● Page-level text extractions:
● ● ●

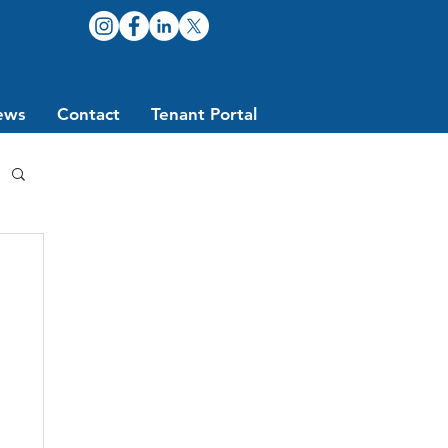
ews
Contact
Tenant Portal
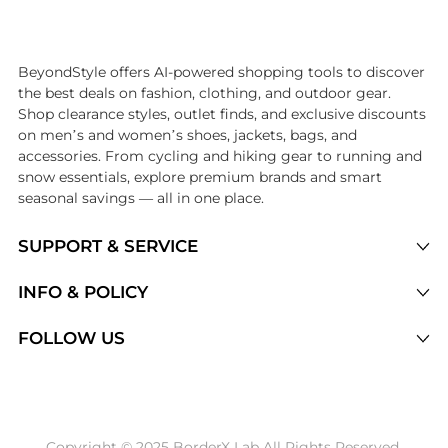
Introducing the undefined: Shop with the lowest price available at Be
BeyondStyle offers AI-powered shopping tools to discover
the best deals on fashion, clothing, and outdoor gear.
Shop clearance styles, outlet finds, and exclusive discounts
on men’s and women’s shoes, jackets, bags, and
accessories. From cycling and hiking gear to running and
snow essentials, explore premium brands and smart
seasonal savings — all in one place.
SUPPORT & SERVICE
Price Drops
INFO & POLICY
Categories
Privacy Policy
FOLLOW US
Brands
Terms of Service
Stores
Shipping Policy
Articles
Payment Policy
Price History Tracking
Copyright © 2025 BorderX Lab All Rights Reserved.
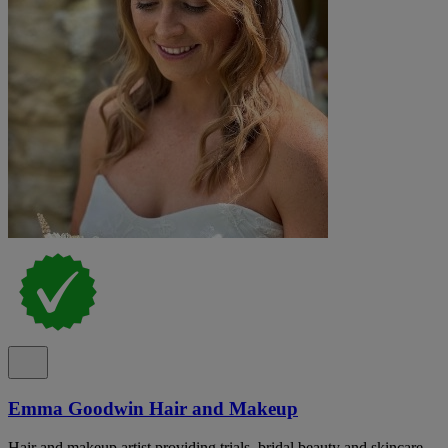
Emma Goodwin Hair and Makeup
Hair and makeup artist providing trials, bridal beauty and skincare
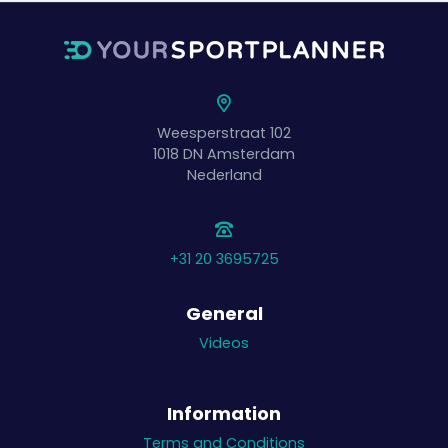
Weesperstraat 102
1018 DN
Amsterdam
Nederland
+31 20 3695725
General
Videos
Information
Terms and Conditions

● ● ●

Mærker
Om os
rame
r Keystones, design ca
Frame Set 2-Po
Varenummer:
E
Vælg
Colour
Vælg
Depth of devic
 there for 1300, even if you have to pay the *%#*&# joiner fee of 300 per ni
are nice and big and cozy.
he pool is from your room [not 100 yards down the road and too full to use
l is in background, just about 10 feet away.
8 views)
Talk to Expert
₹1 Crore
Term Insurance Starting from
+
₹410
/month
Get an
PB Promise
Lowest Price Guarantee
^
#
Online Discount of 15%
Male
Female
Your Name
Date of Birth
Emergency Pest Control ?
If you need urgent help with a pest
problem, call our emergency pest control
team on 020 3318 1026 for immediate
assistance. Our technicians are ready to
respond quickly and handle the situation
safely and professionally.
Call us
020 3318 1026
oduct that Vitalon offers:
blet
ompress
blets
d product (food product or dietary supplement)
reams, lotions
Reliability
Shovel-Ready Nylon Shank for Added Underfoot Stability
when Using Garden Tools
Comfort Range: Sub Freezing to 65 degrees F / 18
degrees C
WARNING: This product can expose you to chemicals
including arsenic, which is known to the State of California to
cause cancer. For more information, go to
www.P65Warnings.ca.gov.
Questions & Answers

● ● ●

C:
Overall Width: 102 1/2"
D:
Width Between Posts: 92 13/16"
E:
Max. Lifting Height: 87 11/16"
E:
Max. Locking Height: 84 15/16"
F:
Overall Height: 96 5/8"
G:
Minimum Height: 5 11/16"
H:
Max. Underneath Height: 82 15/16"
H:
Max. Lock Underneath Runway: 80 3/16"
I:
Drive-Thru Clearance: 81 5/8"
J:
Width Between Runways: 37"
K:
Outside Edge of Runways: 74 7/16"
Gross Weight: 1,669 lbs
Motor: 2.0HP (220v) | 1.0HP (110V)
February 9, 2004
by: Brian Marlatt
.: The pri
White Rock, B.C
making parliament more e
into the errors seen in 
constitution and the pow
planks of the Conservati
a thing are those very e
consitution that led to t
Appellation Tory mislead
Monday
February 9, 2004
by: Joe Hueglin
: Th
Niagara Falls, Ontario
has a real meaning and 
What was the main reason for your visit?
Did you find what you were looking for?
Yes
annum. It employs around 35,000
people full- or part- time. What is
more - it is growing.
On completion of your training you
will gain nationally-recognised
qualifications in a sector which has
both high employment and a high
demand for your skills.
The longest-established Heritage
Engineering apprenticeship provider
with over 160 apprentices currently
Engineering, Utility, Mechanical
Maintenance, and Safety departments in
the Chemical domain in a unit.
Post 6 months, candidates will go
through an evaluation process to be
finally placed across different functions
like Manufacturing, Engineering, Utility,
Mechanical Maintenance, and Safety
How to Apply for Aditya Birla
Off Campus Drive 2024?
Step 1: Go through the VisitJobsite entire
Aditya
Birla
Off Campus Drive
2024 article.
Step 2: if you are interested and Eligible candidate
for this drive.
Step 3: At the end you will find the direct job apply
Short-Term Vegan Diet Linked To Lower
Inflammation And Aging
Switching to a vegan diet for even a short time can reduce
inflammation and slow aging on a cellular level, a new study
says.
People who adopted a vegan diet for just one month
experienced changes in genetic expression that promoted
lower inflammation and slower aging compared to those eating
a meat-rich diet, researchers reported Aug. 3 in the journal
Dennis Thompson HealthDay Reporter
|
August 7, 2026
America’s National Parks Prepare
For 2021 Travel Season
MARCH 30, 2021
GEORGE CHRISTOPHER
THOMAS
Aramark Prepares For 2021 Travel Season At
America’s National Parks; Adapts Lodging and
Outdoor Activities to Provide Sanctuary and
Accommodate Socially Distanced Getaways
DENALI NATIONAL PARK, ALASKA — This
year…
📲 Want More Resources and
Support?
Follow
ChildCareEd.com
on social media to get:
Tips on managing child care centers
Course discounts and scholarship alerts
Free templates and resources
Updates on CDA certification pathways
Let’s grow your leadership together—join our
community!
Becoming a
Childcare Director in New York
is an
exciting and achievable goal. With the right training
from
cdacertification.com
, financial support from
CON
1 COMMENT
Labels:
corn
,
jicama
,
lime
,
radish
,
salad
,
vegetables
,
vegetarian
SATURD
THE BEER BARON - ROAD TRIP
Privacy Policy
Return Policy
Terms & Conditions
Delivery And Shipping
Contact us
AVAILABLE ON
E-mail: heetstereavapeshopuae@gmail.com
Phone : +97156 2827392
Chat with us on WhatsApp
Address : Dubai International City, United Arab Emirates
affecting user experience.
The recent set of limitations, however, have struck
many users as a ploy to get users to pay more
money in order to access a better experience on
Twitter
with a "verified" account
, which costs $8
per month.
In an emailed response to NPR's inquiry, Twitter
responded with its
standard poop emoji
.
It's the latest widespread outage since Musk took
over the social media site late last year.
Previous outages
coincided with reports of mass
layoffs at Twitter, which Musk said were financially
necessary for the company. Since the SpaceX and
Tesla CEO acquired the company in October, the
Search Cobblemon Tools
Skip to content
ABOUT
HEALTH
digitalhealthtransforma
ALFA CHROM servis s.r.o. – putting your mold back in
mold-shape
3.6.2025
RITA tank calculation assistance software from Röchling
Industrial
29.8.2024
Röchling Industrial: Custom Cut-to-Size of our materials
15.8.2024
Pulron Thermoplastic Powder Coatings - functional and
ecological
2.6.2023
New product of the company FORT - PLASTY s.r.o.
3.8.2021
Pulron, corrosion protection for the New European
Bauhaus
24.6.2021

● ● ●

● Task: Read the data above and pull out each line that holds the string "Overall".

● Written response:
Overall Width: 102 1/2"
Overall Height: 96 5/8"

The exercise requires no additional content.